French Acadians

Review: Fitzgerald on Faragher

John Mack Faragher. A Great and Noble Scheme: The Tragic Story of the Expulsion of the French Acadians from Their American Homeland. New York: W. W. Norton, 2005. xx + 562 pp. Illustrations, maps, notes, index. $28.95 (cloth), ISBN 978-0-393-05135-3; $17.95 (paper), ISBN 978-0-393-32827-1.

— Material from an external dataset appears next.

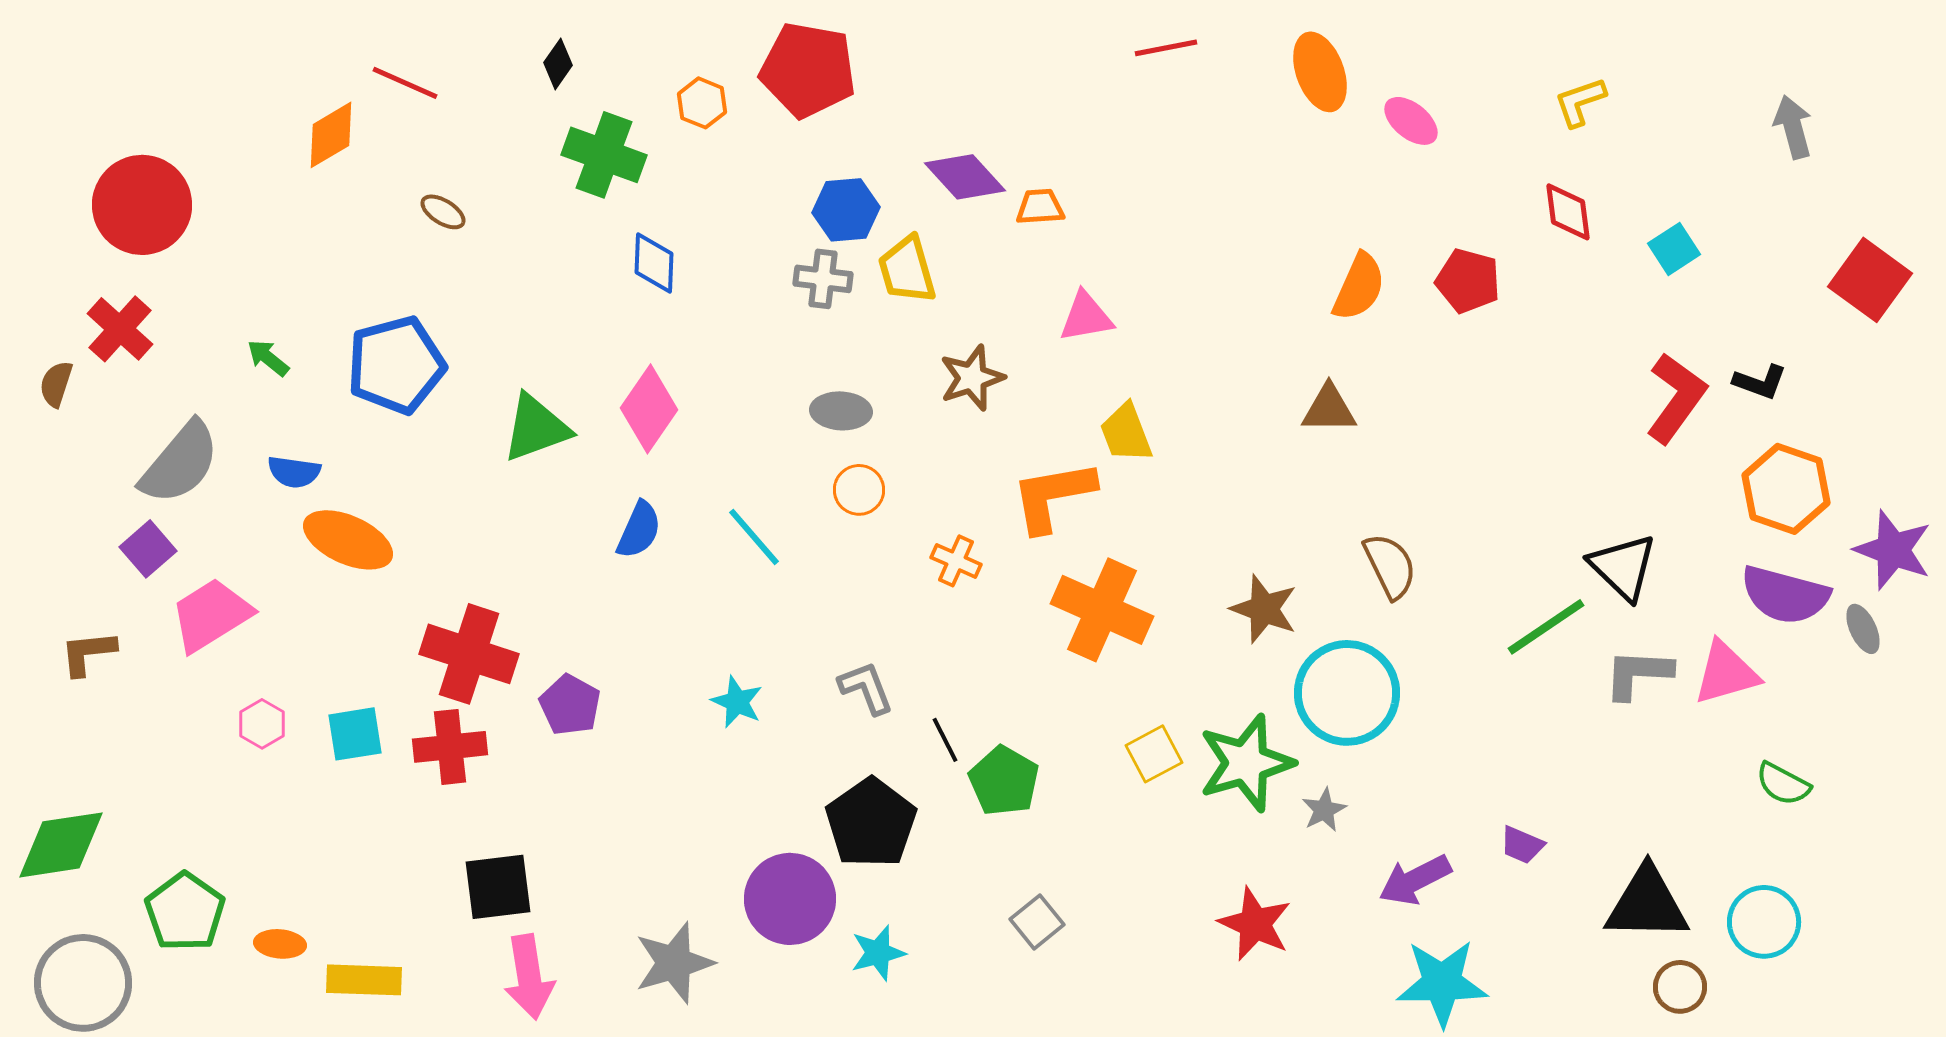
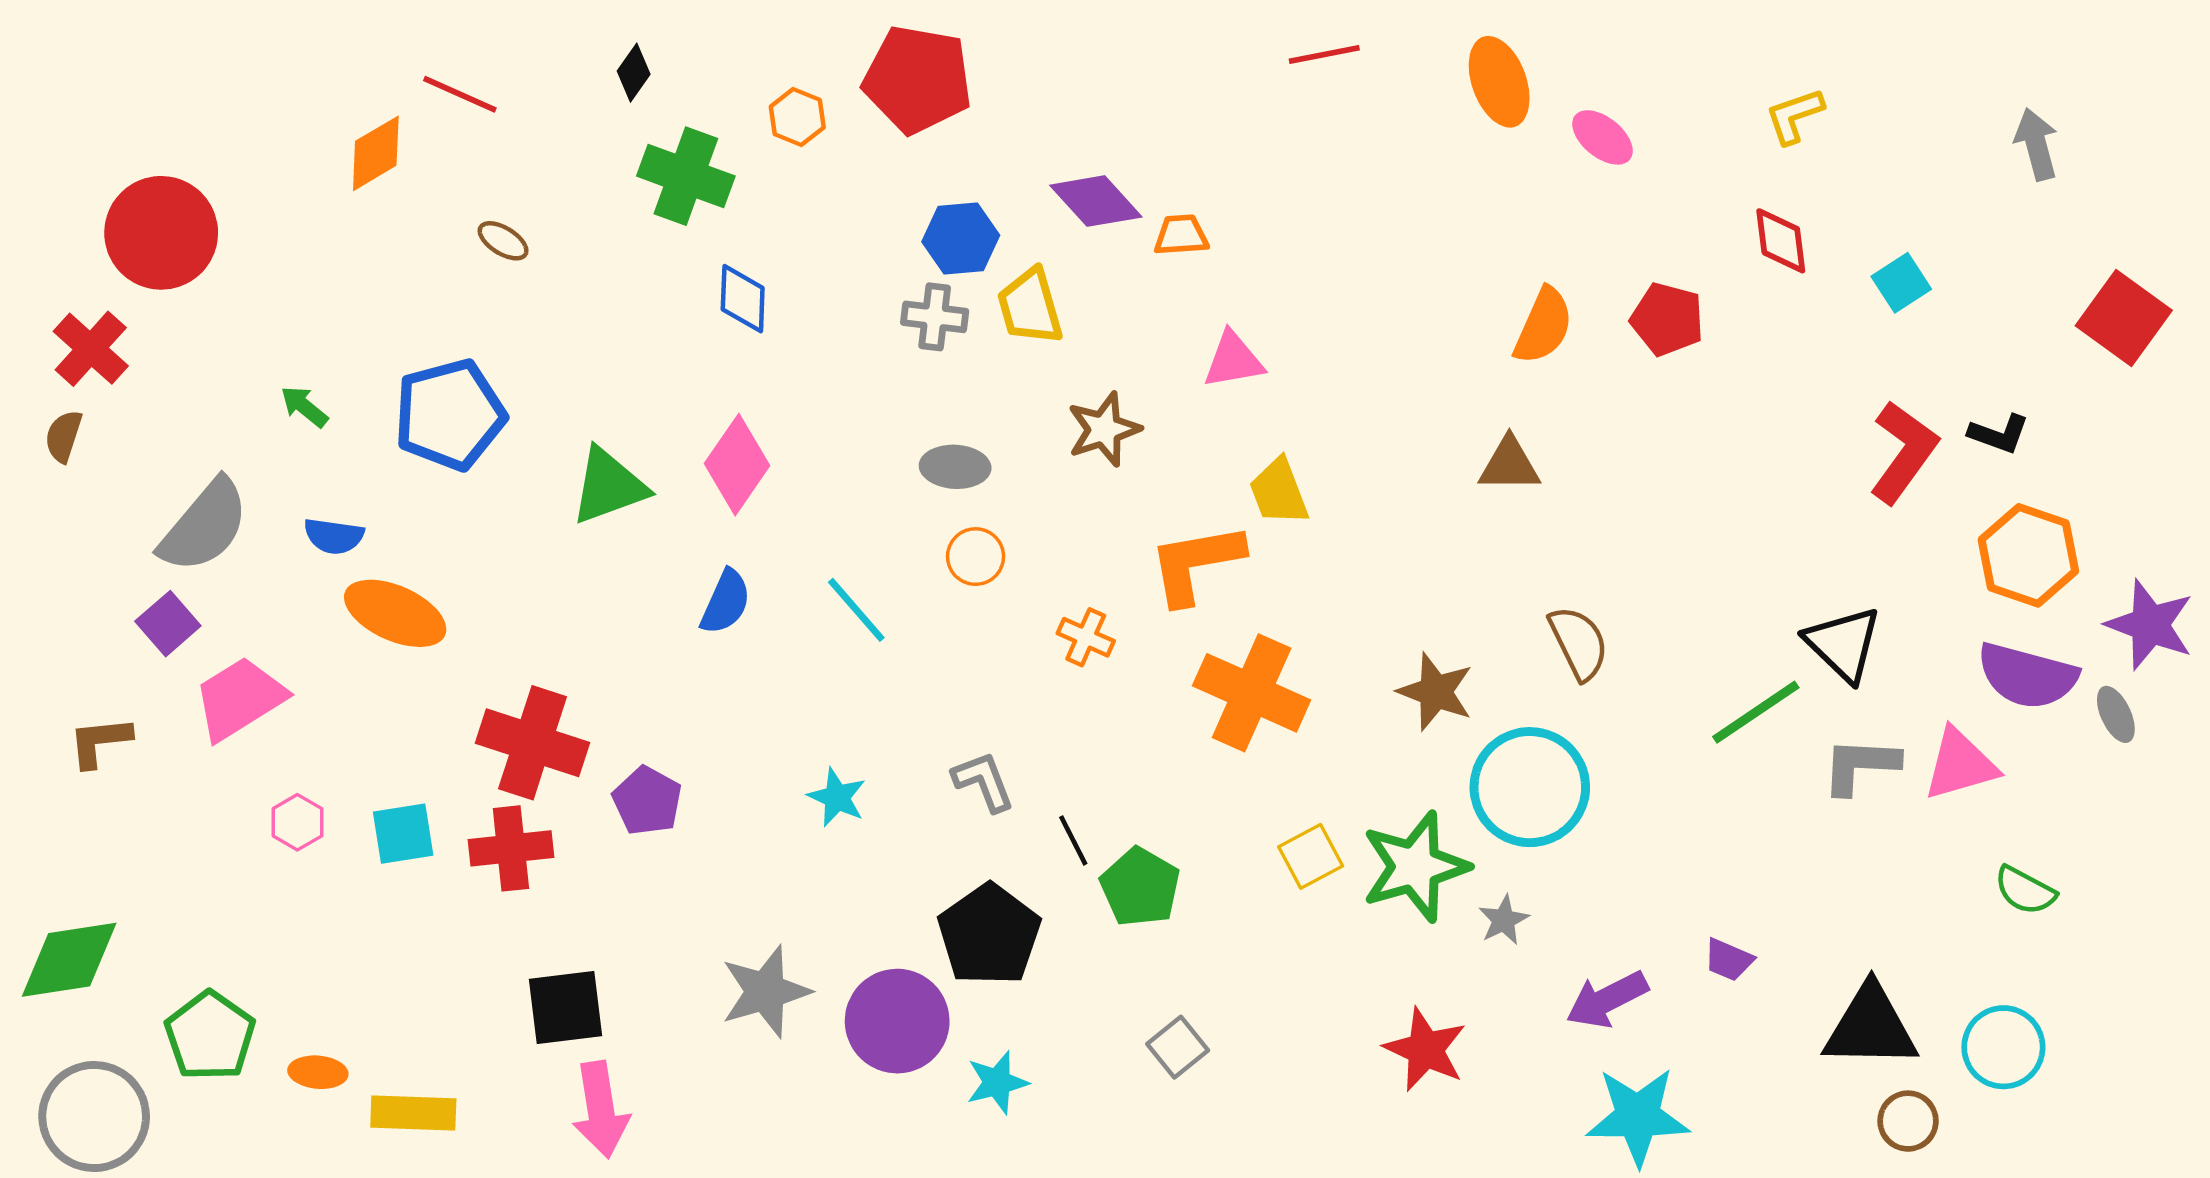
red cross: (120, 329) -> (91, 349), moved
gray star: (674, 963) -> (765, 992), moved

Reviewed for H-NewEngland by Monica Fitzgerald, Department of History, California State University, East Bay

Lessons from the Borderland: Ethnic Cleansing, Colonial Identity, and Cultural Persistence
Henry Wadsworth Longfellow memorialized the story of the expulsion of the Acadians from their homeland in his 1847 fictionalized account, Evangeline. His poem recounted the trials of a young Acadian maiden searching for her long-lost lover from whom she was separated during the forced migration out of Acadia (Nova Scotia). The Longfellow-Evangeline State Historic Site in Saint Martinville, Louisiana, is home to a reconstructed Acadian homestead and serves to instruct visitors on the rich historical tradition of cultural diversity in the area. Indeed, it was a visit to this museum that spurred John Mack Faragher to explore the story of the Acadians and produce a comprehensive study of the peopling and un-peopling of the far corner of North America, known as Acadia. A Great and Noble Scheme provides a detailed account of what Faragher calls "the first episode of state-sponsored ethnic cleansing in North America" (p. 473).

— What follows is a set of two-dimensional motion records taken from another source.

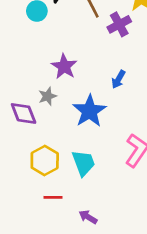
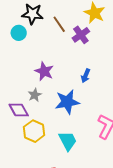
blue star: (89, 111) -> (67, 102), turned 30
yellow hexagon: (45, 161) -> (34, 131), moved

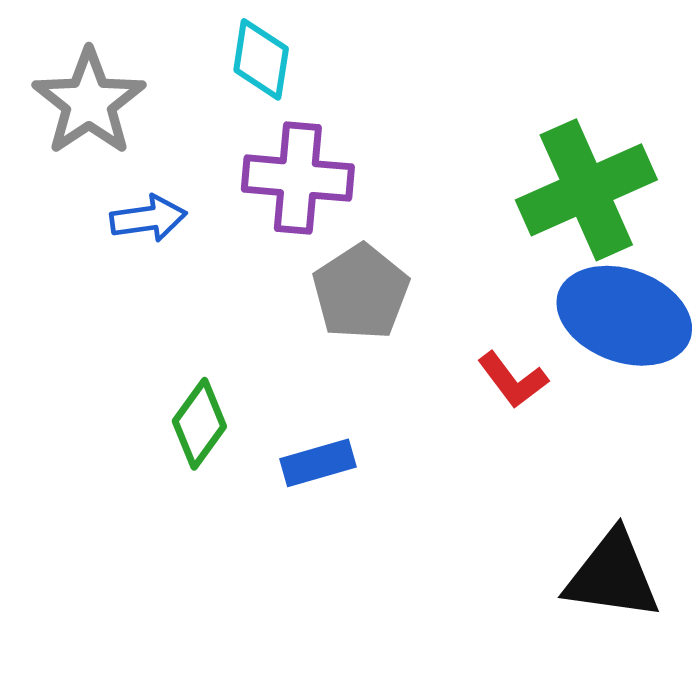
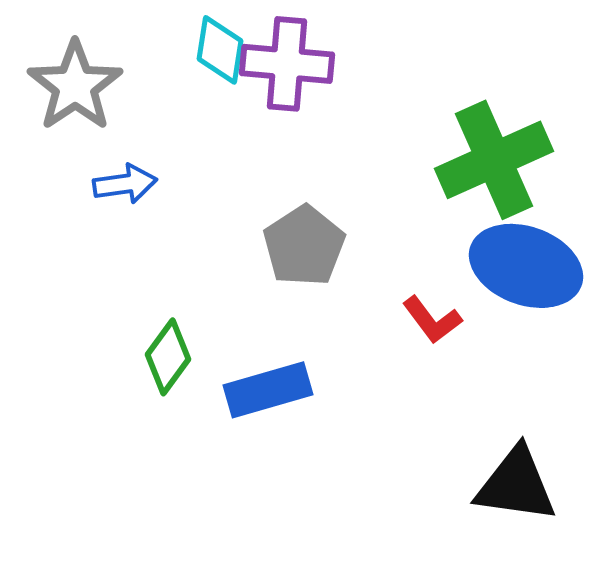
purple cross: (298, 178) -> (287, 64), moved
blue rectangle: (318, 463) -> (268, 390), size x1.4

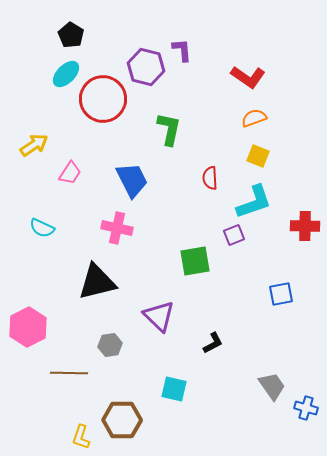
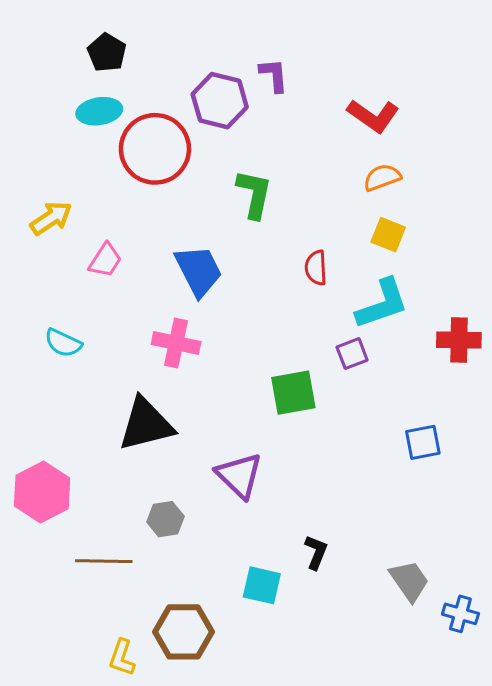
cyan ellipse: (66, 74) -> (99, 111), turned 36
black L-shape: (213, 343) -> (316, 552), moved, turned -40

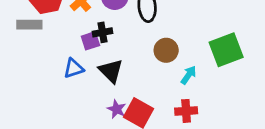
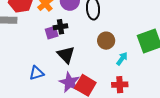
blue triangle: (74, 68) -> (36, 73), moved
purple star: (117, 109) -> (70, 82), size x1.5

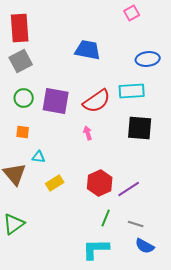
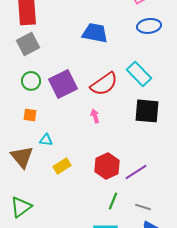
blue ellipse: (148, 59) -> (149, 26), moved
cyan rectangle: (132, 91) -> (139, 74), turned 50
purple square: (56, 101) -> (63, 84), turned -36

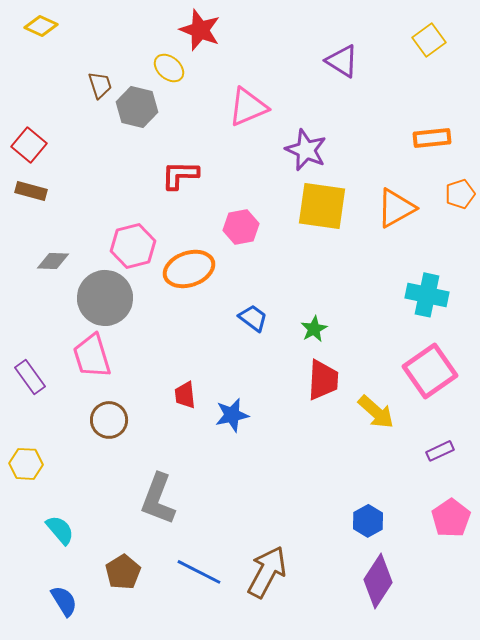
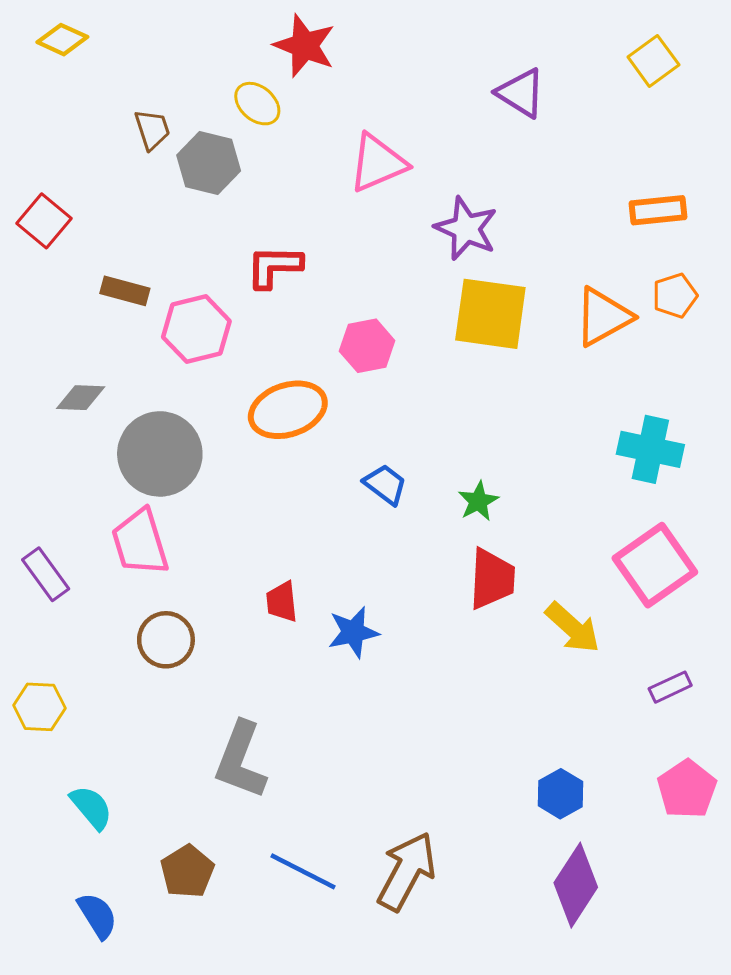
brown rectangle: (31, 191) -> (125, 291), moved
orange pentagon: (460, 194) -> (675, 296), moved
pink hexagon: (133, 246) -> (196, 329), moved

Considering the issues of ethnic cleansing throughout the world in the twentieth and twenty-first centuries, explaining the Acadian experience within the framework of modern definitions of ethnic cleansing is a compelling enough story. Faragher argues that war often justifies conduct that would otherwise be unconscionable, especially against groups who faced racial stereotyping, as the Acadians did. The English combined their anti-Catholic, anti-French, and anti-Indian hatred in full force against the Acadians. Lessons for us resonate on identifying the signs and dangers of "othering" groups who differ in heritage, culture, religion, and ethnicity. However, Faragher offers many additional lessons as well. He provides an account of a type of settlement in North America that could have been, one that assimilated with various peoples to create a distinct and new identity. His account is also a lesson about cultural persistence, and the Acadians' fight to maintain their identity through the battles of two empires, mass expulsion, and eventual resettlement. Perhaps it is in the borderlands of North America that we can learn most about our complex past, about the type of cultural interchange that was possible, the struggles for autonomy, and the painful reminders of the cost of fear and loathing.